In the srfi examples, 'digit' is used as a named character set, but
it's not documented (only num and numeric are). Chibi seems to
recognize 'digit' as well. Is it a real charset, or do we need to
update the examples?
It's a non-standard Chibi extension, so the examples should be fixed.
In the sample implementation, all three of num, numeric, and digit are defined in terms of the local implementation of charset:digit from SRFI 14. The definitions of charsets given in that SRFI are Java-1.0-specific rather than Unicode-blessed and are desperately in need of an overhaul. The Right Thing is to match characters iff they have character class "Nd" in the most recent UnicodeData.txt file. Guile is known to be out-of-date on this, and probably some other Schemes as well.
Many sre forms accept multiple <sre> but it's not exactly clear how to
interpret it. For example, what does (submatch <sre-1> <sre-2>) mean?
I suppose it's the same as (submatch (seq <sre-1> <sre-2>)) though I'm
not sure if that's intended.
It's always "implicit seq", like the "implicit begin" in similar Scheme constructs like lambda and define.
It's even worse with w/case and w/nocase
I confess to finding this part baffling as well.
(~ sre1 sre2 sre3) could use some elaboration too. It briefly mentions
"complement _of union_" in the syntax summary. (- sre1 sre2 sre3)

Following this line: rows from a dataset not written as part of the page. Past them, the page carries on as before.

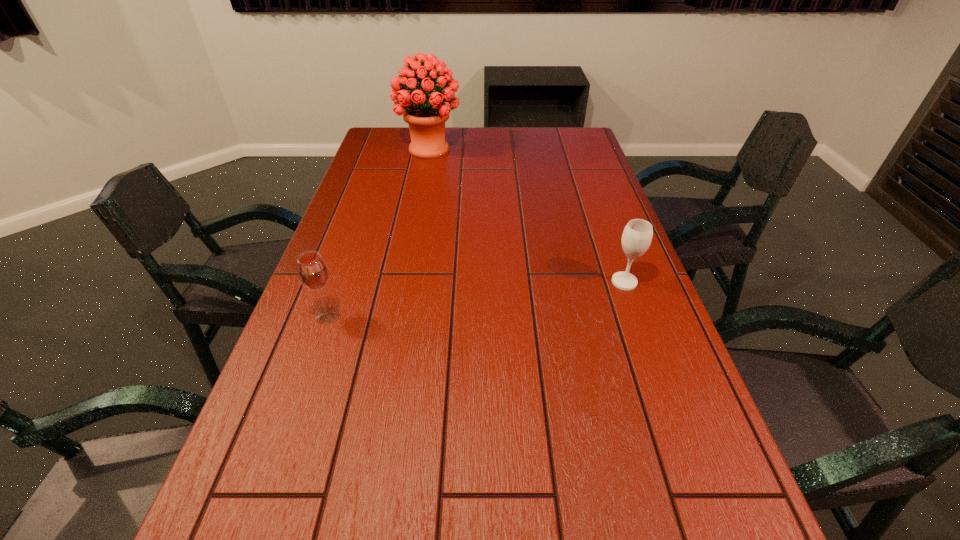 Where is `bouquet at the left edge`? The image size is (960, 540). bouquet at the left edge is located at coordinates (426, 111).

The width and height of the screenshot is (960, 540). In order to click on wineglass located in the left edge section of the desktop in this screenshot , I will do `click(312, 270)`.

I want to click on object that is at the right edge, so click(637, 235).

I want to click on object located in the far left corner section of the desktop, so click(x=426, y=111).

In the image, there is a desktop. Identify the location of vacant space at the far edge. (542, 133).

Identify the location of free spot at the left edge of the desktop. (248, 442).

This screenshot has width=960, height=540. In order to click on free space at the right edge of the desktop in this screenshot , I will do `click(594, 216)`.

Locate an element on the screen. vacant space at the far left corner of the desktop is located at coordinates (394, 148).

At what (x,y) coordinates should I click in order to perform the action: click on free spot at the far right corner of the desktop. Please return your answer as a coordinate pair (x, y). Looking at the image, I should click on (573, 147).

Where is `vacant area between the tallest object and the right wineglass`? The height and width of the screenshot is (540, 960). vacant area between the tallest object and the right wineglass is located at coordinates (527, 216). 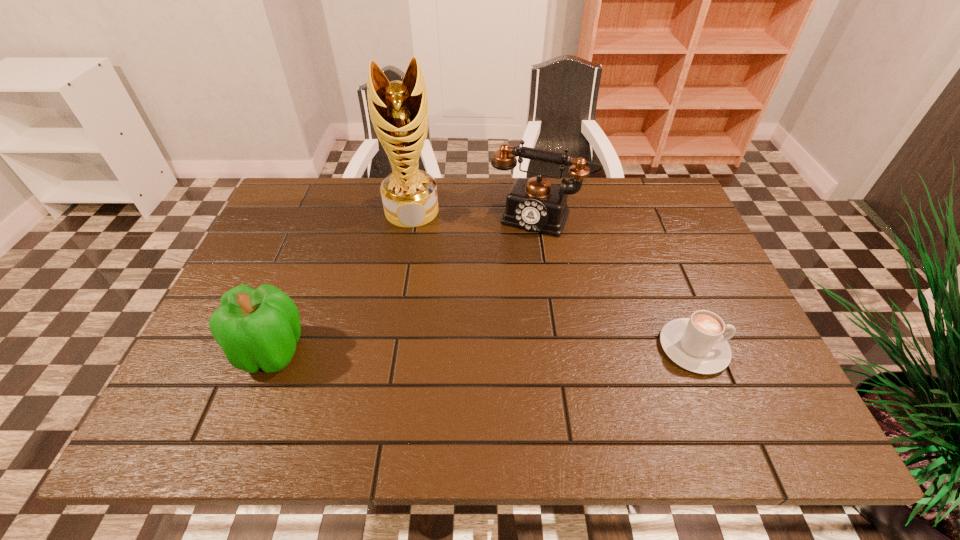 Find the location of a particular element. This screenshot has height=540, width=960. object that is positioned at the left edge is located at coordinates (257, 328).

Identify the location of object present at the right edge. (696, 344).

Where is `object positioned at the near left corner`? Image resolution: width=960 pixels, height=540 pixels. object positioned at the near left corner is located at coordinates (257, 328).

Find the location of a particular element. The width and height of the screenshot is (960, 540). object present at the near right corner is located at coordinates (696, 344).

Find the location of `vacant space at the far edge of the desktop`. vacant space at the far edge of the desktop is located at coordinates (378, 179).

Where is `free space at the near edge of the desktop`? This screenshot has width=960, height=540. free space at the near edge of the desktop is located at coordinates (634, 367).

Locate an element on the screen. free spot at the left edge of the desktop is located at coordinates (259, 261).

The width and height of the screenshot is (960, 540). In order to click on vacant position at the right edge of the desktop in this screenshot , I will do `click(667, 240)`.

The image size is (960, 540). Find the location of `vacant space at the far left corner of the desktop`. vacant space at the far left corner of the desktop is located at coordinates (315, 181).

Where is `free spot at the near left corner of the desktop`? The image size is (960, 540). free spot at the near left corner of the desktop is located at coordinates (251, 383). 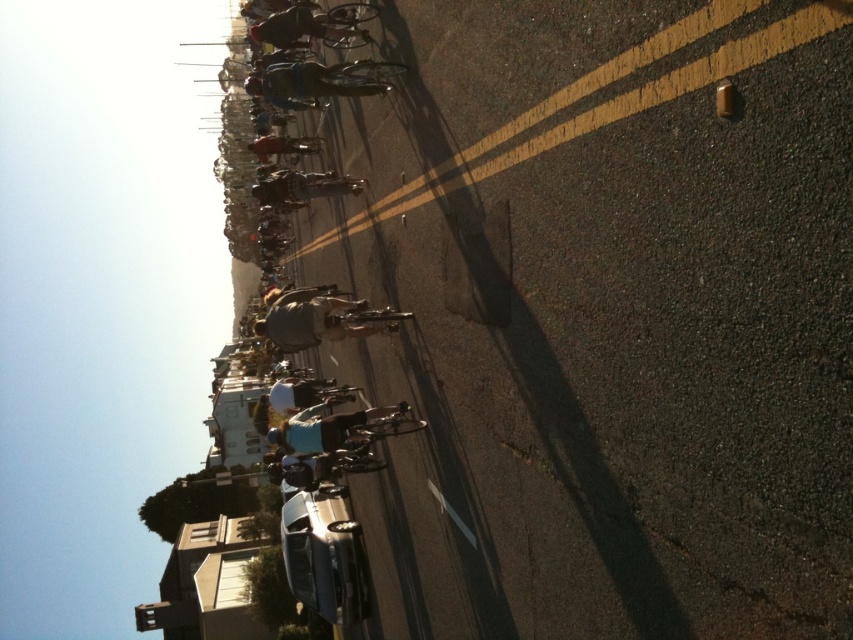 Does point (546, 145) lie in front of point (317, 589)?

That is True.

How distant is yellow asphalt road at center from metallic silver car at center?

A distance of 43.56 feet exists between yellow asphalt road at center and metallic silver car at center.

What are the coordinates of `yellow asphalt road at center` in the screenshot? It's located at (601, 104). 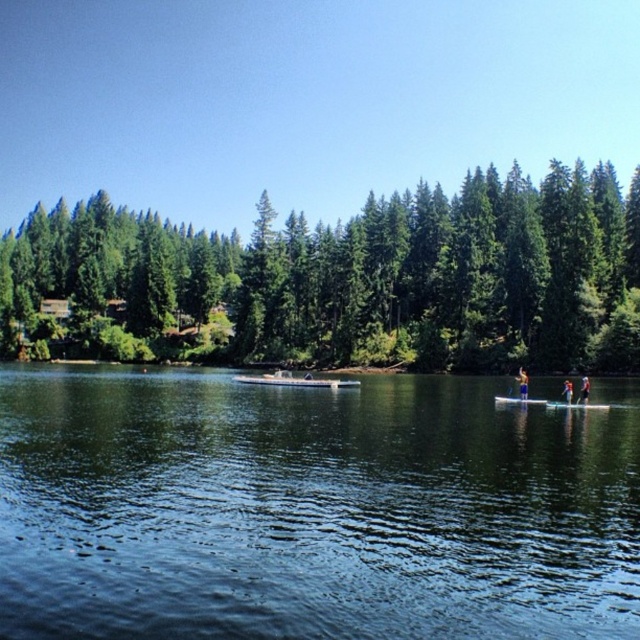 Is green matte trees at center behind smooth white surfboard at center?

Yes.

Does green matte trees at center appear on the right side of smooth white surfboard at center?

Incorrect, green matte trees at center is not on the right side of smooth white surfboard at center.

Find the location of a particular element. The height and width of the screenshot is (640, 640). green matte trees at center is located at coordinates (346, 280).

The width and height of the screenshot is (640, 640). Describe the element at coordinates (296, 380) in the screenshot. I see `white matte boat at center` at that location.

Does white matte boat at center have a lesser height compared to smooth white surfboard at center?

Correct, white matte boat at center is not as tall as smooth white surfboard at center.

Is point (244, 376) less distant than point (584, 397)?

No, it is behind (584, 397).

You are a GUI agent. You are given a task and a screenshot of the screen. Output one action in this format:
    pyautogui.click(x=<x>, y=<y>)
    Task: Click on the white matte boat at center
    
    Given the screenshot: What is the action you would take?
    pyautogui.click(x=296, y=380)

Can you confirm if yellow fabric paddleboard at center is positioned to the left of blue fabric surfboard at center?

Indeed, yellow fabric paddleboard at center is positioned on the left side of blue fabric surfboard at center.

Who is more forward, (525, 378) or (564, 394)?

Positioned in front is point (564, 394).

This screenshot has height=640, width=640. Find the location of `yellow fabric paddleboard at center`. yellow fabric paddleboard at center is located at coordinates (522, 384). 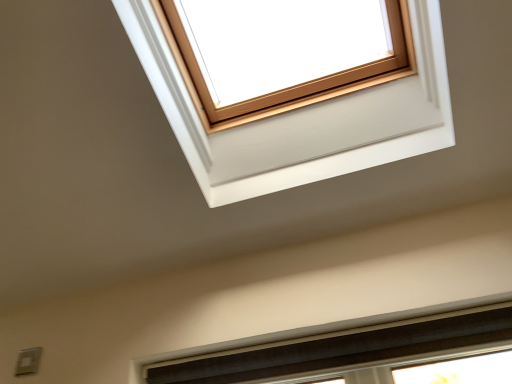 Identify the location of matte black frame at lower center. The width and height of the screenshot is (512, 384). (342, 348).

The width and height of the screenshot is (512, 384). What do you see at coordinates (342, 348) in the screenshot? I see `matte black frame at lower center` at bounding box center [342, 348].

I want to click on matte black frame at lower center, so click(x=342, y=348). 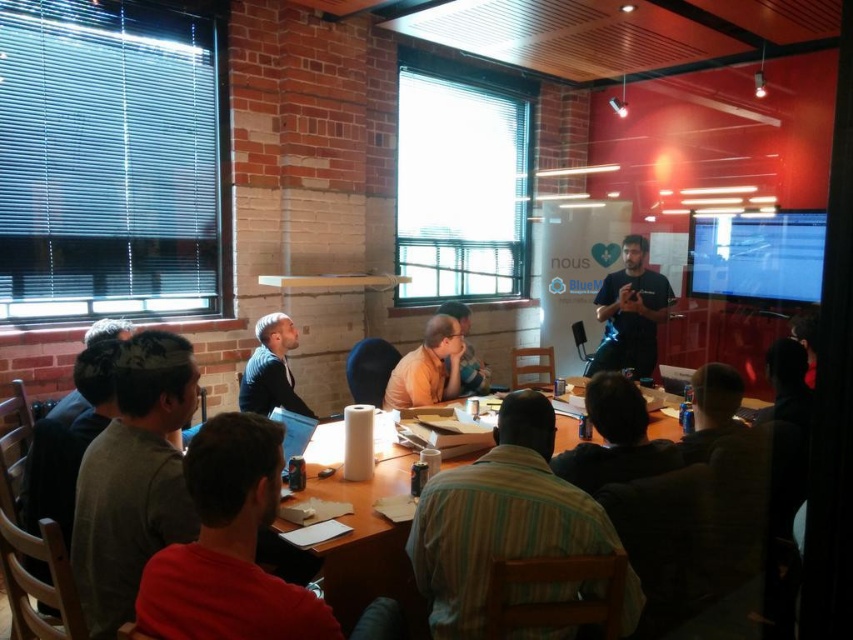 Who is more forward, (x=138, y=477) or (x=466, y=358)?

Point (x=138, y=477)

Is gray fabric shirt at left shorter than pink fabric shirt at center?

No.

Where is `gray fabric shirt at left`? gray fabric shirt at left is located at coordinates (132, 480).

You are a GUI agent. You are given a task and a screenshot of the screen. Output one action in this format:
    pyautogui.click(x=<x>, y=<y>)
    Task: Click on the gray fabric shirt at left
    
    Given the screenshot: What is the action you would take?
    pyautogui.click(x=132, y=480)

Can you confirm if wooden table at center is wider than dark gray shirt at center?

Indeed, wooden table at center has a greater width compared to dark gray shirt at center.

How much distance is there between wooden table at center and dark gray shirt at center?

They are 9.22 inches apart.

Is point (454, 499) positioned before point (630, 429)?

Yes, point (454, 499) is closer to viewer.

This screenshot has height=640, width=853. In order to click on wooden table at center in this screenshot , I will do `click(695, 538)`.

Who is positioned more to the right, striped cotton shirt at center or matte black shirt at lower right?

matte black shirt at lower right is more to the right.

Between point (437, 589) and point (717, 429), which one is positioned behind?

Point (717, 429)

Locate an element on the screen. The image size is (853, 640). striped cotton shirt at center is located at coordinates (498, 516). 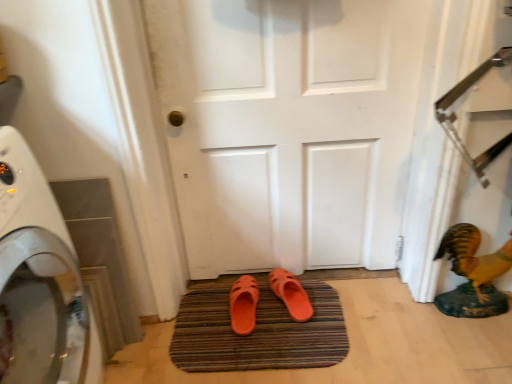 Question: Is orange rubber bath mat at center oriented away from white matte door at center?

Choices:
 (A) yes
 (B) no

Answer: (B)

Question: Would you say orange rubber bath mat at center is a long distance from white matte door at center?

Choices:
 (A) yes
 (B) no

Answer: (B)

Question: From the image's perspective, is orange rubber bath mat at center under white matte door at center?

Choices:
 (A) no
 (B) yes

Answer: (B)

Question: Is orange rubber bath mat at center located outside white matte door at center?

Choices:
 (A) yes
 (B) no

Answer: (A)

Question: From a real-world perspective, is orange rubber bath mat at center positioned under white matte door at center based on gravity?

Choices:
 (A) no
 (B) yes

Answer: (B)

Question: Would you say shiny gold statue at lower right is inside or outside orange rubber bath mat at center?

Choices:
 (A) inside
 (B) outside

Answer: (B)

Question: Based on their sizes in the image, would you say shiny gold statue at lower right is bigger or smaller than orange rubber bath mat at center?

Choices:
 (A) big
 (B) small

Answer: (A)

Question: From a real-world perspective, is shiny gold statue at lower right above or below orange rubber bath mat at center?

Choices:
 (A) above
 (B) below

Answer: (A)

Question: Relative to orange rubber bath mat at center, is shiny gold statue at lower right in front or behind?

Choices:
 (A) front
 (B) behind

Answer: (A)

Question: From a real-world perspective, is orange rubber bath mat at center above or below shiny gold statue at lower right?

Choices:
 (A) below
 (B) above

Answer: (A)

Question: From the image's perspective, relative to shiny gold statue at lower right, is orange rubber bath mat at center above or below?

Choices:
 (A) below
 (B) above

Answer: (A)

Question: Would you say orange rubber bath mat at center is to the left or to the right of shiny gold statue at lower right in the picture?

Choices:
 (A) left
 (B) right

Answer: (A)

Question: Would you say orange rubber bath mat at center is inside or outside shiny gold statue at lower right?

Choices:
 (A) inside
 (B) outside

Answer: (B)

Question: Is point (40, 258) closer or farther from the camera than point (391, 157)?

Choices:
 (A) closer
 (B) farther

Answer: (B)

Question: Considering their positions, is white glossy washing machine at left located in front of or behind white matte door at center?

Choices:
 (A) behind
 (B) front

Answer: (B) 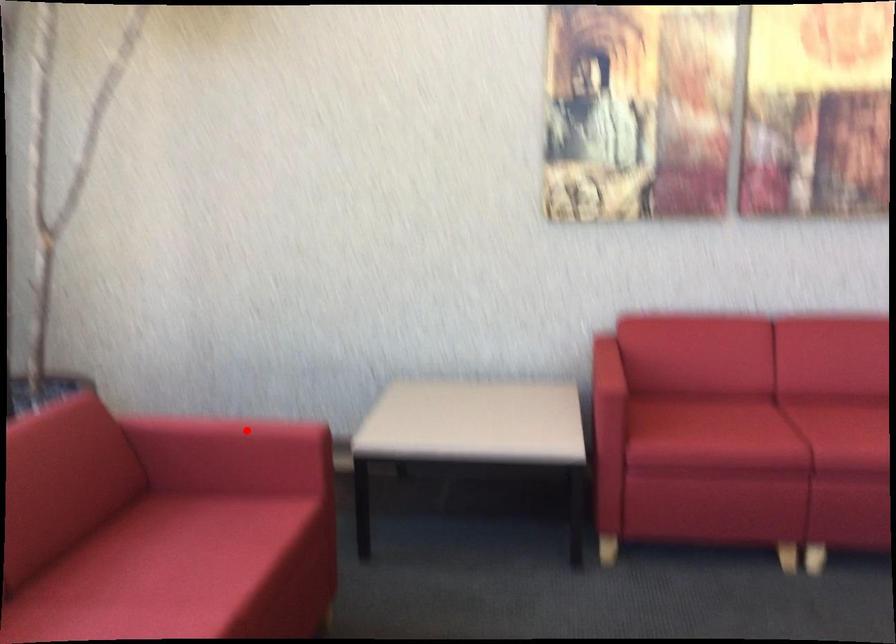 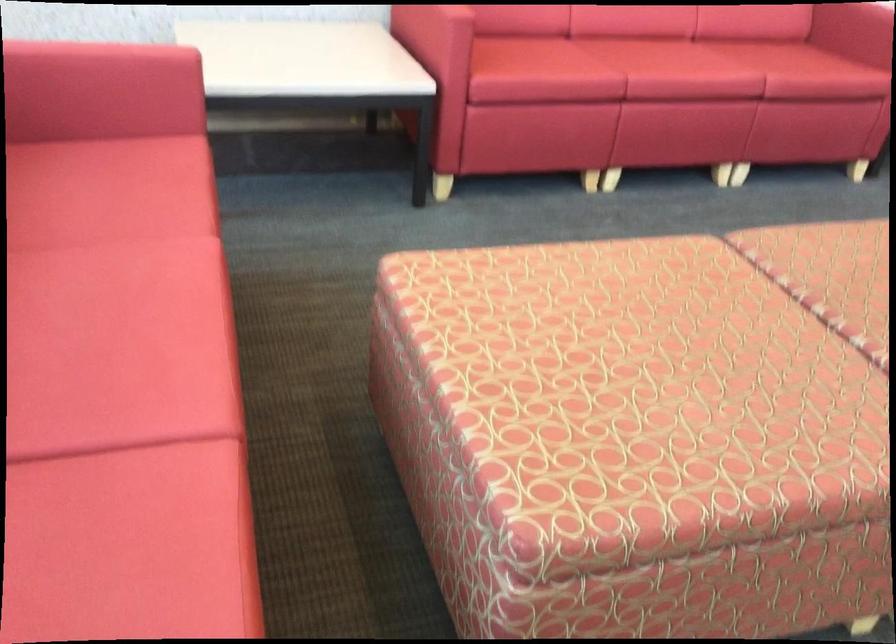 Find the pixel in the second image that matches the highlighted location in the first image.

(102, 53) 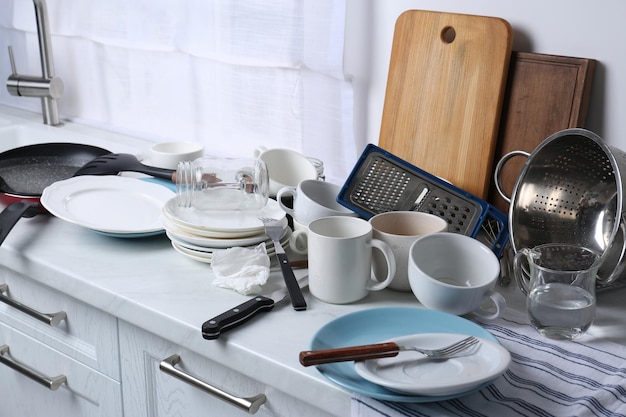 Find the location of a particular element. cups is located at coordinates (345, 248), (387, 229), (314, 208), (290, 176), (182, 141), (463, 283). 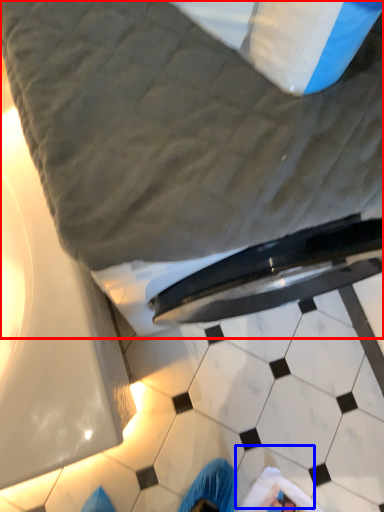 Question: Which point is further to the camera, bed (highlighted by a red box) or tile (highlighted by a blue box)?

Choices:
 (A) bed
 (B) tile

Answer: (B)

follows the same "of union" rule according to chibi scheme, though it
feels weird because (- 1 2 3) is (- (- 1 2) 3) not (- 1 (+ 2 3)).''
I don't follow you. In Scheme, (- 1 2 3), (- (- 1 2) 3), and (- 1 (+ 2 3)) are all -4, which could be described as "difference of sum". (Long ago I worked with a Lisp in which - and / were right-associative, so that (- 1 2 3) was (+ -1 +2 -3), but that has never been true in any mainstream Lisp.)